Truth. And Rhum. Bis.

Est ce que quelqu’un peut imaginer, la peur que cela fait qu’on vous enlève votre enfant?

Sophie’s choice?

Le choix de Sophie c’est un film, un livre. C’est la guerre, les nazis, les méchants bouh, c’est pas réel.

J’ai deux enfants. Deux.
Sur le papier je n’en ai qu’un.

Personne ne semble réaliser l’abysse dans lequel je tombe..
Et si jamais on m’en enlevait un.

Perdre un enfant.. c’est le drame ultime.
Tout le monde vous le dira.
On ne devrait jamais survivre à ses enfants.

Heureusement, je touche du bois, mes enfants vont bien. Les deux.
Mais sur le papier je n’en ai qu’un.

J’ai des amis, des vrais, des qui sont vraiment vraiment vraiment bien.
J’ai une famille, une vraie, une qui compte vraiment vraiment vraiment fort.

Mais avoir un enfant qu’on peut vous enlever?…
C’est une souffrance que personne ne peut percevoir.

Ma femme peut.
Ma femme, sait.
Mais ma femme se protège aussi.
De cette décision là.

Oui on est fortes, oui on est méga méga méga fortes.
Mais on n’est pas plus fortes que la loi.
Que cette putain de fucking décision du tgi.
Que si c’est un con (ou une conne) qui décide qu’un enfant c’est une fraude, que pour se faire mousser auprès de ses potes de LMPT il ou elle va me refuser le droit d’adopter mon fils..
J’aurais juste mes yeux pour pleurer…
Et mon fils à consoler qui n’y comprendra rien.
Mais qui pleurera quand il verra sa maman pleurer.
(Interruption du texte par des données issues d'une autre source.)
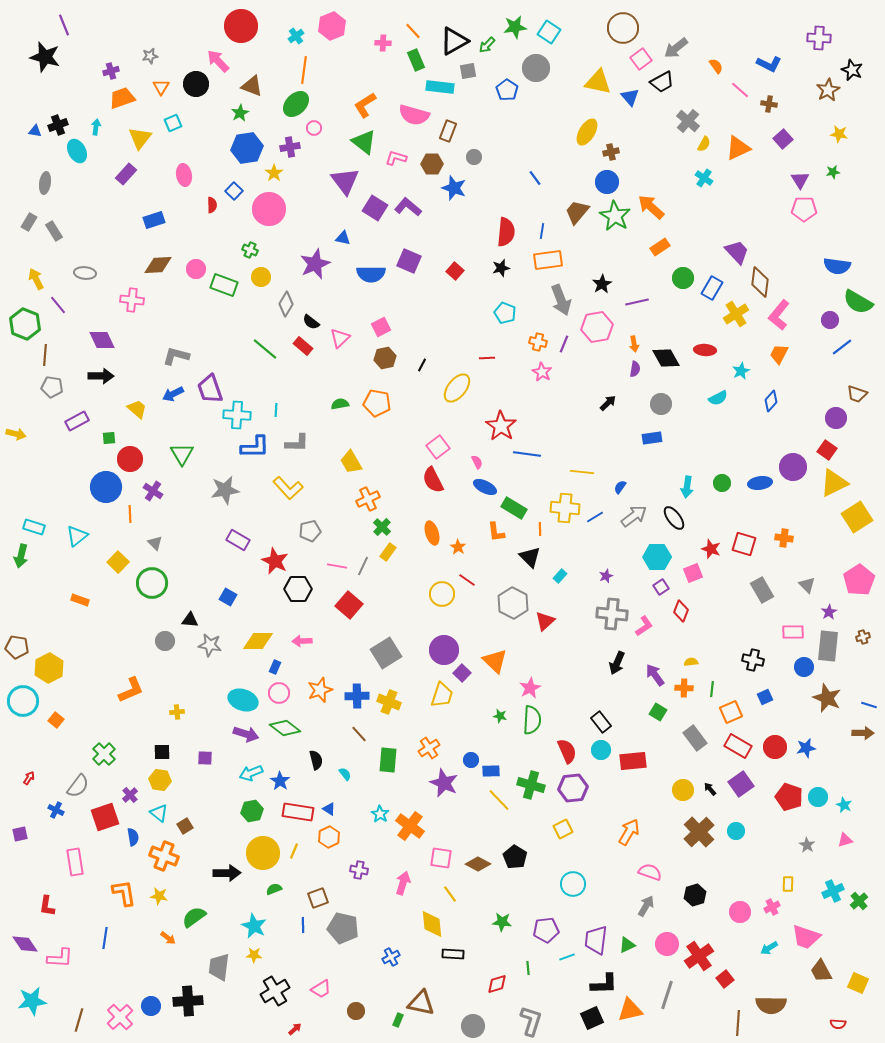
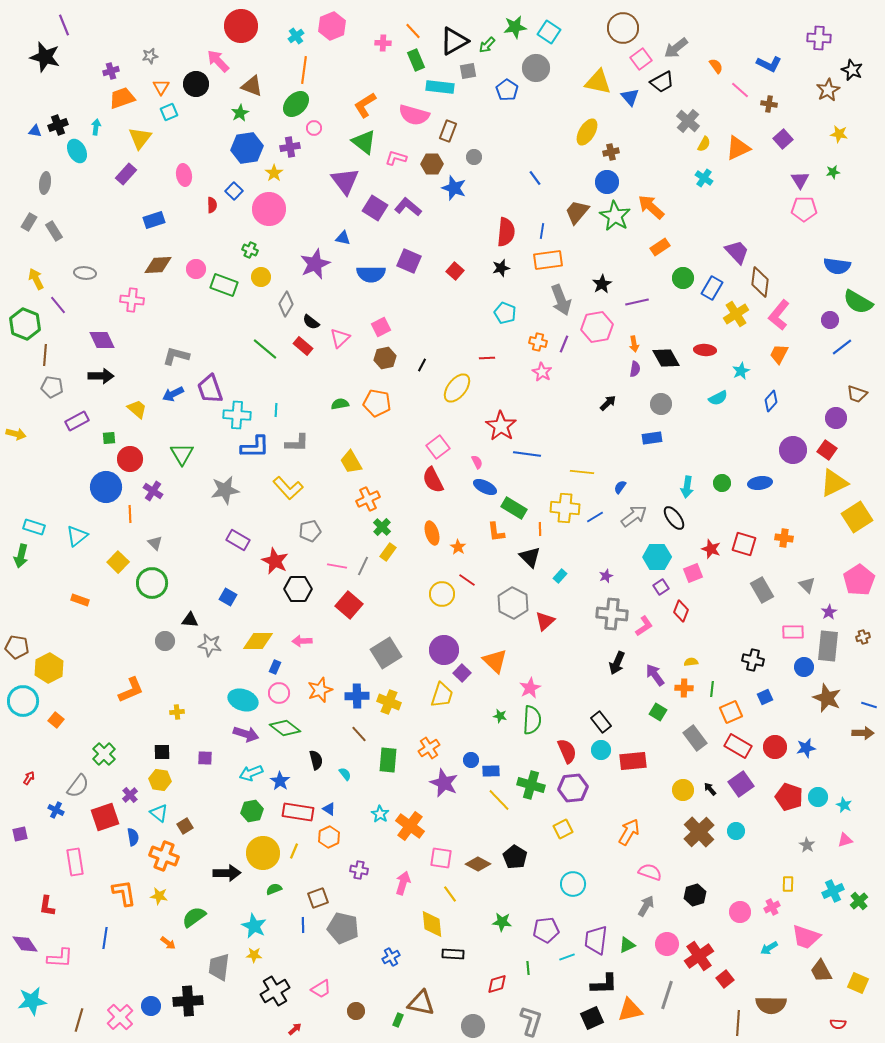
cyan square at (173, 123): moved 4 px left, 11 px up
purple circle at (793, 467): moved 17 px up
orange arrow at (168, 938): moved 5 px down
Qui peut être plus fort que ça?

Ce soir, mon fils, celui qu’est pas le mien, il m’a trop énervé.
Il a deux ans, il est horrible, il fait des colères pour tout et rien.
En l’occurrence il voulait rentrer dans la baignoire toute seul et j’ai dit que non c’était dangereux.
Il a hurlé.
C’était horrible.

Mais c’est mon fils.

J’ai bu un peu de rhum ce soir.
Un rhum qu’on m’a offert, qui est très très bon.
Une femme qui peut comprendre.
Une femme qui a un fils qu’on peut lui enlever.
Si sa femme part en vrille, si le tgi décide que non en fait, non.
Un fils entre parenthèse.
Une astérisqme
Un alinéa.
Un fils.

Retirer un enfant.

On est en 2014.
Pas en 1944. Mais oui c’est possible.

Alors oui oui oui on savait.
Oui oui oui on assume.

Et oui oui oui je serais forte.

Mais fuck.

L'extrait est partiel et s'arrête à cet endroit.